Abstract
Performing Bayesian inference on large spatio-temporal models involves computing the inverse elements and derivatives of log-determinants of large sparse precision matrices. Traditional direct matrix factorization methods, such as Cholesky decomposition, fail to scale efficiently for large distributed problems. Conversely, iterative approaches for selected inversion and trace estimation have gained traction due to their low memory footprint and amenability to parallelization.
We propose a parallel hybrid approach for selected inversion based on domain decomposition, extending the Rao-Blackwellized Monte Carlo estimator for distributed precision matrices. This approach leverages the strengths of iterative Krylov subspace methods as global solvers and the efficiency of direct factorizations as local solvers, employing a divide-and-conquer strategy. By incorporating subdomain overlaps, our method enhances accuracy with minimal additional communication overhead. We further enhance the robustness of the algorithm by proposing a sampling-free estimator of the covariance.

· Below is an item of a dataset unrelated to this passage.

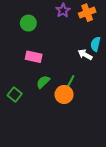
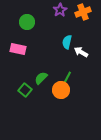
cyan semicircle: (96, 44) -> (67, 42), moved
pink rectangle: (34, 57) -> (18, 49), moved
green square: (15, 95) -> (25, 90), moved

We demonstrate the efficacy of our approach through performance improvements on both simulated models and extensive real-world data, including massive US daily temperature datasets. Our results highlight significant speed improvements and scalability, underscoring the potential of our hybrid approach for large-scale Bayesian inference in high-dimensional spatio-temporal applications.
Brief Biography
Abylay is a Ph.D. candidate in Bayesian Computational Statistics and Modeling group, led by Professor Håvard Rue. He received his B.Sc. in Mathematics (2017) and M.Sc. in Applied Mathematics (2019) from Nazarbayev University (Astana, Kazakhstan). He joined KAUST in Fall 2019 and has been studying scalable/parallel iterative linear algebra for large Gauss-Markov random fields.